Through the years, the holiday has been variously known as Washington’s Birthday, Washington’s and Lincoln’s Birthday, Presidents Day, Presidents’ Day and President’s Day.
Back in the 1950’s there was an effort to make the holiday a celebration of the office of the presidency rather than a commemoration of any particular President. That idea got a push from commercial advertisers.
Today, the holiday is basically a day off of work for government employees and a day on which many businesses offer merchandise as bargain prices.
It’s safe to say that, these days, there is not a whole lot of enthusiasm in America for celebrating the office of the presidency. A few days ago, Intelligence Squared, an organization which sponsors public debates, hosted a debate entitled “Give Trump a Chance.”
The debaters were all serious, intelligent professionals. The audience was polled before the debate began. Only 27 percent agreed that he should be given a chance, while 48 percent disagreed. After the debate, they were polled again. This time, only 22 percent of the audience thought Trump should be given a chance, and a whopping 72 percent disagreed.
I suppose we can discount the numbers somewhat, since Intelligence Squared typically draws its audiences from among the academic and professional communities, which tend to be Democrat and Liberal.
Still, it is troubling to note that there is a large segment of the American people who not only do not like or support the current occupant of the White House; they adamantly oppose him and want him to fail.
It is hard to imagine how the United States of America might benefit by having a failed President in the White House. Why would any honest citizen cheer an increase in crime or unemployment? Why would anyone who loves this nation want to see its fortunes decline, its factories close, its jobs migrate to other countries?
The fact is that the success or failure of a President is tied to the prosperity and felicity of the nation. In my church, we pray for all of our elected officials, whether we voted for them not. Good citizens want their leaders to lead and to succeed.
The President of the United States is a constitutional officer. His powers and duties are specified in the charter of our nation. There is nothing in the law of the land which requires or anticipates that the President must be or will be a popular leader.
George Washington was popular, indeed, he was elected and reelected by unanimous votes in the Electoral College. He understood, however, that the power of a President does not come from his popularity.

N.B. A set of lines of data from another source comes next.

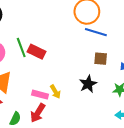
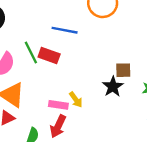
blue line: (96, 32) -> (65, 30), moved
brown square: (101, 59) -> (123, 70), moved

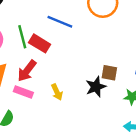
pink rectangle: (58, 105) -> (23, 92), moved
red arrow: (58, 126) -> (27, 71), moved

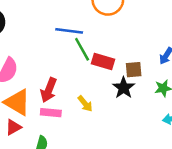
green line: (22, 37) -> (82, 49), moved
red rectangle: (40, 43) -> (103, 61), moved

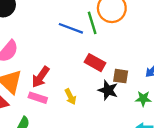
green line: (82, 49) -> (92, 23), moved
black star: (124, 88) -> (108, 90), turned -30

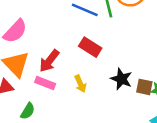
red rectangle: (95, 63) -> (90, 47), moved
brown square: (121, 76) -> (144, 87), moved

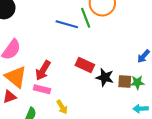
red rectangle: (90, 47) -> (85, 65), moved
yellow arrow: (80, 84) -> (62, 107), moved

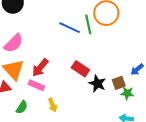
brown square: (125, 82) -> (119, 83), moved, turned -32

There is a difference between power and authority. Political power flows from public opinion. It is ephemeral, fickle and fleeting. Authority comes from the Law. It is based on the formal consent of the governed, granted in writing and adopted by the people.
George Washington warned us that the Constitution must be obeyed as it was written, “unless and until it is altered by the explicit and authentic act of the whole people.”
Article II Section 3 of the U.S. Constitution requires the President to “take care that the Laws be faithfully executed.”
Ever since Franklin D. Roosevelt appealed directly to the American People on the radio, there has been an increase of direct Presidential governance. Executive decisions, executive orders, and bureaucratic rule making take the place of legislative decision making.
President Trump would be well advised to leave policy making to the Congress. Maybe the nay sayers will agree to give Congress a chance.